**THE PROBLEM:** Only the stretch below from the line holding "rauma-informed care examples in practice" through the line holding "Parents/Students" should be restated, word for word and with both ends included; pictures stay out.

**DATA LISTING:**

■ ■ ■ ■

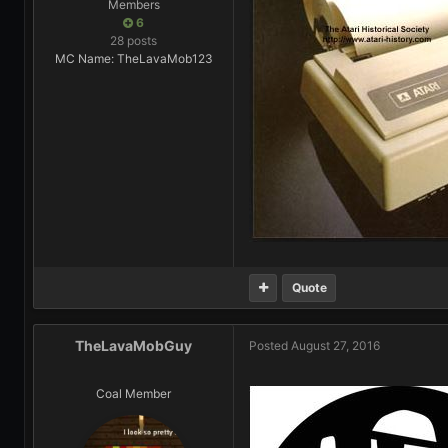
Members
6
28 posts
MC Name: TheLavaMob123
Quote
TheLavaMobGuy
Posted
August 27, 2016
Coal Member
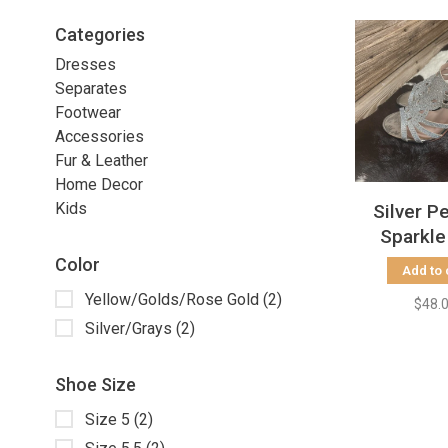
Categories
Dresses
Separates
Footwear
Accessories
Fur & Leather
Home Decor
Kids
Silver P
Sparkle
Color
Add to 
Yellow/Golds/Rose Gold
(2)
$48.
Silver/Grays
(2)
Shoe Size
Size 5
(2)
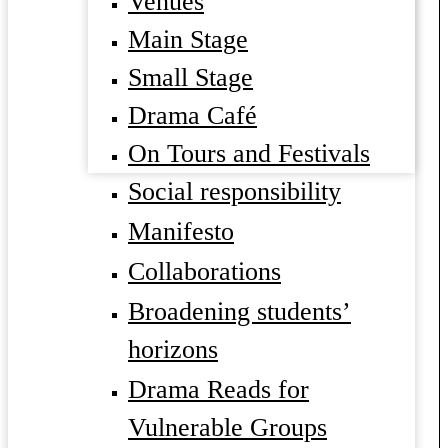
Venues
Main Stage
Small Stage
Drama Café
On Tours and Festivals
Social responsibility
Manifesto
Collaborations
Broadening students’
horizons
Drama Reads for
Vulnerable Groups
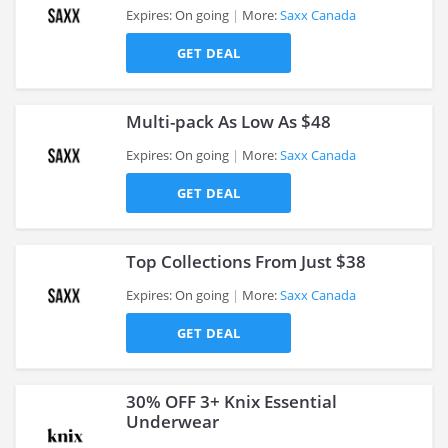
Expires: On going
More:
Saxx Canada
GET DEAL
>
Multi-pack As Low As $48
Expires: On going
More:
Saxx Canada
GET DEAL
>
Top Collections From Just $38
Expires: On going
More:
Saxx Canada
GET DEAL
>
30% OFF 3+ Knix Essential
Underwear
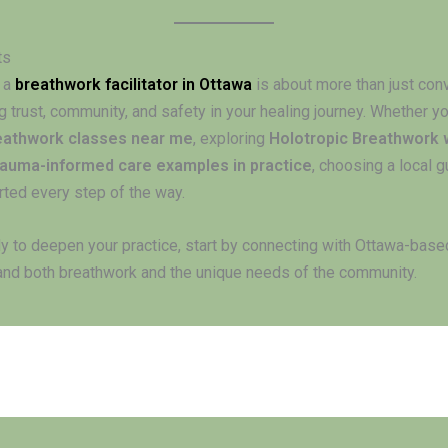
ts
 a
breathwork facilitator in Ottawa
is about more than just con
g trust, community, and safety in your healing journey. Whether yo
eathwork classes near me
, exploring
Holotropic Breathwork
rauma-informed care examples in practice
, choosing a local 
rted every step of the way.
dy to deepen your practice, start by connecting with Ottawa-based
nd both breathwork and the unique needs of the community.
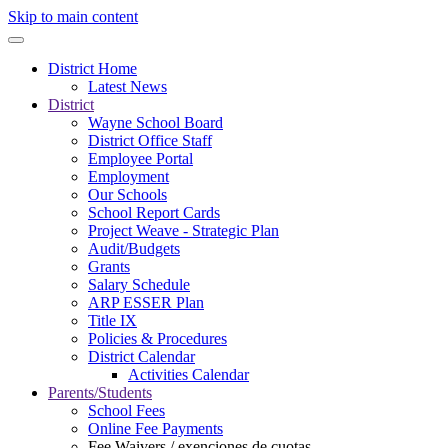
Skip to main content
District Home
Latest News
District
Wayne School Board
District Office Staff
Employee Portal
Employment
Our Schools
School Report Cards
Project Weave - Strategic Plan
Audit/Budgets
Grants
Salary Schedule
ARP ESSER Plan
Title IX
Policies & Procedures
District Calendar
Activities Calendar
Parents/Students
School Fees
Online Fee Payments
Fee Waivers / exenciones de cuotas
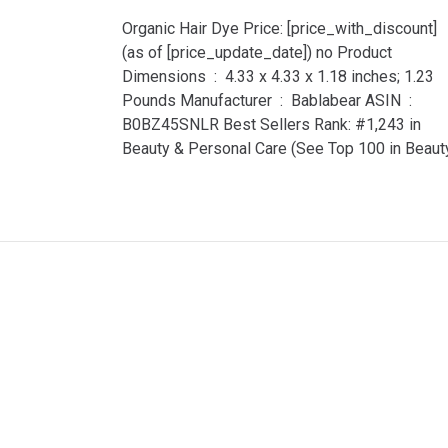
Organic Hair Dye Price: [price_with_discount]
(as of [price_update_date]) no Product
Dimensions ‏ : ‎ 4.33 x 4.33 x 1.18 inches; 1.23
Pounds Manufacturer ‏ : ‎ Bablabear ASIN ‏ : ‎
B0BZ45SNLR Best Sellers Rank: #1,243 in
Beauty & Personal Care (See Top 100 in Beaut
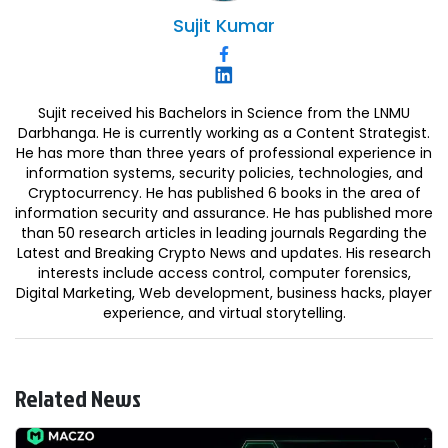
Sujit
Kumar
Sujit received his Bachelors in Science from the LNMU
Darbhanga. He is currently working as a Content Strategist.
He has more than three years of professional experience in
information systems, security policies, technologies, and
Cryptocurrency. He has published 6 books in the area of
information security and assurance. He has published more
than 50 research articles in leading journals Regarding the
Latest and Breaking Crypto News and updates. His research
interests include access control, computer forensics,
Digital Marketing, Web development, business hacks, player
experience, and virtual storytelling.
Related News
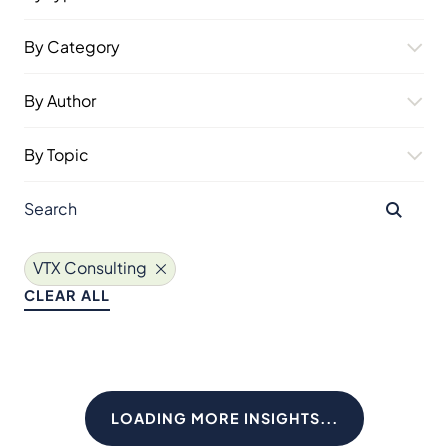
By Category
By Author
By Topic
VTX Consulting
CLEAR ALL
LOADING MORE INSIGHTS...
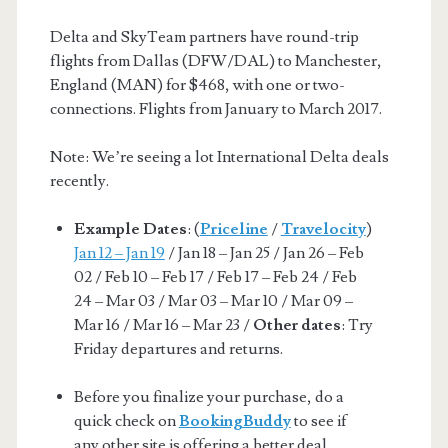
Delta and SkyTeam partners have round-trip
flights from Dallas (DFW/DAL) to Manchester,
England (MAN) for $468, with one or two-
connections. Flights from January to March 2017.
Note: We’re seeing a lot International Delta deals
recently.
Example Dates
: (
Priceline
/
Travelocity
)
Jan 12 – Jan 19
/ Jan 18 – Jan 25 / Jan 26 – Feb
02 / Feb 10 – Feb 17 / Feb 17 – Feb 24 / Feb
24 – Mar 03 / Mar 03 – Mar 10 / Mar 09 –
Mar 16 / Mar 16 – Mar 23 /
Other dates
: Try
Friday departures and returns.
Before you finalize your purchase, do a
quick check on
BookingBuddy
to see if
any other site is offering a better deal.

■ ■ ■ ■

**ANSWER SPACE:**
rauma-informed care examples in practice
, choosing a local 
rted every step of the way.
dy to deepen your practice, start by connecting with Ottawa-based
nd both breathwork and the unique needs of the community.
Skip to main content
District Home
Latest News
District
Wayne School Board
District Office Staff
Employee Portal
Employment
Our Schools
School Report Cards
Project Weave - Strategic Plan
Audit/Budgets
Grants
Salary Schedule
ARP ESSER Plan
Title IX
Policies & Procedures
District Calendar
Activities Calendar
Parents/Students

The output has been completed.